Jaron Berman |
February 1st, 2007 11:16 AM |
With SD, the reason broadcast monitors were used was because basically everyone used them in aquisition and color correct. While the old "NTSC" jokes applied, there was a generally accepted range where things would look good. Because everyone at the broadcast/mastering level used roughly the same monitors (and more importantly vectorscopes and waveforms), the signal being transmitted by most networks would have roughly the same color. What the end user decided was "pleasing" would then be uniformly pleasing across most networks, instead of one being heavily red, another being heavil green, etc... This was the "ideal" situation - transmit the signals in whatever format (broadcast, tape, dvd) to look the same, and let the viewer choose from there.
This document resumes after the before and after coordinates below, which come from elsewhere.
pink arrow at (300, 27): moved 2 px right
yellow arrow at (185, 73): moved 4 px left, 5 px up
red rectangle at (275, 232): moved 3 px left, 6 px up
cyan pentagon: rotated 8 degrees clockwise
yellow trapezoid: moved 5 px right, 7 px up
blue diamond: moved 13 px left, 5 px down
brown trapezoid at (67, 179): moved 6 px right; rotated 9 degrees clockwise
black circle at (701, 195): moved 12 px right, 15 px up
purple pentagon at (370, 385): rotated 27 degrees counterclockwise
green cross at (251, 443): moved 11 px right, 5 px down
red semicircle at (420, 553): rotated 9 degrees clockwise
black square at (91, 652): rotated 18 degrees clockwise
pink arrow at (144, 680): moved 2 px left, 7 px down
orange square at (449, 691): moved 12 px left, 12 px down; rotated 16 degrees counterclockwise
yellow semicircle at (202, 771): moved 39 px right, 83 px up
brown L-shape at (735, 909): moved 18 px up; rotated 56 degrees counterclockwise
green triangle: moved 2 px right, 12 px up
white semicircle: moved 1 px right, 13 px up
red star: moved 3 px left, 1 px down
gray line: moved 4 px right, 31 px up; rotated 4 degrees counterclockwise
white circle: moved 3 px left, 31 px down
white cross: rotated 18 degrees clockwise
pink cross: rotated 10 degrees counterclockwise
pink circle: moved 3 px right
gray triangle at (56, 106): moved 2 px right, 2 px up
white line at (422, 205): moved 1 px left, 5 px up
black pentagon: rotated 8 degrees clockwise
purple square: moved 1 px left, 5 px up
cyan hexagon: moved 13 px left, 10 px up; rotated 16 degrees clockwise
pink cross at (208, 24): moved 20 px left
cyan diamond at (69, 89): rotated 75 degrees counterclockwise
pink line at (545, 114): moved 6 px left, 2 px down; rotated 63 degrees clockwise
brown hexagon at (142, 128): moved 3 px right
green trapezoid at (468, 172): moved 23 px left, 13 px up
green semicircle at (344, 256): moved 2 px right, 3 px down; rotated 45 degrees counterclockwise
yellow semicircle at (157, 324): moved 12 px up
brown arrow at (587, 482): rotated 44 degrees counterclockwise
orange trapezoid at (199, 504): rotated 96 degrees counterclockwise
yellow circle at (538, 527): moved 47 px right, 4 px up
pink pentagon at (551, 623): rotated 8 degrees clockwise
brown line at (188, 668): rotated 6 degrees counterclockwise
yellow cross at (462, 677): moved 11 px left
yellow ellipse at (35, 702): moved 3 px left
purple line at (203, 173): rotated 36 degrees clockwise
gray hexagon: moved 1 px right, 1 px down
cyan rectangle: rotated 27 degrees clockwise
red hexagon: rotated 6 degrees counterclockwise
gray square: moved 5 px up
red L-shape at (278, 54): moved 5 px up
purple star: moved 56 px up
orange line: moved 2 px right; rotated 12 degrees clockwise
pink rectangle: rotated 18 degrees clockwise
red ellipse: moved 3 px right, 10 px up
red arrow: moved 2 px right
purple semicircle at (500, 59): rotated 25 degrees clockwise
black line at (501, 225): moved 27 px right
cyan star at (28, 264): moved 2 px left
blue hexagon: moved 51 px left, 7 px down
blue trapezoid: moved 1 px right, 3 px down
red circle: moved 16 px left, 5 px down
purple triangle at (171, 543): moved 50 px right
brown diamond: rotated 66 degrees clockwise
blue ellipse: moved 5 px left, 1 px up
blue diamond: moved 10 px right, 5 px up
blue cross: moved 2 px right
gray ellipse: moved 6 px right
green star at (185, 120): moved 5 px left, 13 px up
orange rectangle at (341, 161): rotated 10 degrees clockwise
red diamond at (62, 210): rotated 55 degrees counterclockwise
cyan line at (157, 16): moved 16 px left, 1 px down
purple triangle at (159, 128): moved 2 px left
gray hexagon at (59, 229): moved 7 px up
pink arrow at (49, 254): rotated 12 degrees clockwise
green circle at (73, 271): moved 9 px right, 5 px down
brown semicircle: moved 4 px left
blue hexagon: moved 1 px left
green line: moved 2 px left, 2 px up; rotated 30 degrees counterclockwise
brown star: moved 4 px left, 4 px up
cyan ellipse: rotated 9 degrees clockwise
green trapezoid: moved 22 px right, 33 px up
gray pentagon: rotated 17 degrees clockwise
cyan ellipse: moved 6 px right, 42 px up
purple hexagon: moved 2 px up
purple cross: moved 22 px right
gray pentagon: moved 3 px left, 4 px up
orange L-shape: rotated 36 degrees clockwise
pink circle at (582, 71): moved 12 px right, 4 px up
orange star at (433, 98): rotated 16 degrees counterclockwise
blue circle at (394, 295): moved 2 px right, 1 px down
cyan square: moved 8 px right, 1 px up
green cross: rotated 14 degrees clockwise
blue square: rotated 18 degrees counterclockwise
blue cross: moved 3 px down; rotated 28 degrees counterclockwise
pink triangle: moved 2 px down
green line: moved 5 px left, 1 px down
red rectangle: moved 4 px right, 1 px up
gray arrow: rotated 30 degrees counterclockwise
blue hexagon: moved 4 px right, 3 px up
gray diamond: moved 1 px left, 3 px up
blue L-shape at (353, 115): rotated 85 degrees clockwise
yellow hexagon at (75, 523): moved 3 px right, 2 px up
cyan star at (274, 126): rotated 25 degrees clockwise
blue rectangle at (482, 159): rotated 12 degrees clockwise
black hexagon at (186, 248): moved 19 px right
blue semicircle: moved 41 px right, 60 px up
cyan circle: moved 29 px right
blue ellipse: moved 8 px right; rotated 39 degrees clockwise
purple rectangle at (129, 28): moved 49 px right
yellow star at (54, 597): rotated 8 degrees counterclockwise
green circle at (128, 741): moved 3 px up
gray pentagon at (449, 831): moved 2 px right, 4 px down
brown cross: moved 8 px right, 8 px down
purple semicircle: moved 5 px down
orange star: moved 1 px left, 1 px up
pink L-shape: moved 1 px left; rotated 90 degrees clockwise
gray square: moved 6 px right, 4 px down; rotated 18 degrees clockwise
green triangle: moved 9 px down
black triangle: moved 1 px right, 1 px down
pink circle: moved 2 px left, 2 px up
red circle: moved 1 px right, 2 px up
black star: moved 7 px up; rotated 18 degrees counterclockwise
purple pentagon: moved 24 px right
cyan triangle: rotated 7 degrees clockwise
What has changed now is the amount of content created which never goes through a proper color correct. That process requires calibrated monitors AND measurement devices. Online editors and colorists rely on actual measurements to set the final coloration of their product, not just monitors. Why not consumer monitors? Because broadcast monitors can be calibrated so they look fairly similar to one another regardless of location...or at least that's the idea. More importantly, they display a wider range of colors and offer FAR more adjustability than consumer displays. If you judge your color on a consumer display with a narrow color gamut, you may think it looks fantastic until you watch it on another consumer display with different color response. The idea being - edit and create to the largest possible color palette, and provide your viewers with the possibility of watching your "ideal" signal. Should they choose to warm or cool the picture on their own tube, that's fine - you gave them the choice.
Bottom line is: don't trust the monitor by itself. Learn to read the scopes alongside the monitor, and you'll have a far better looking product at the end.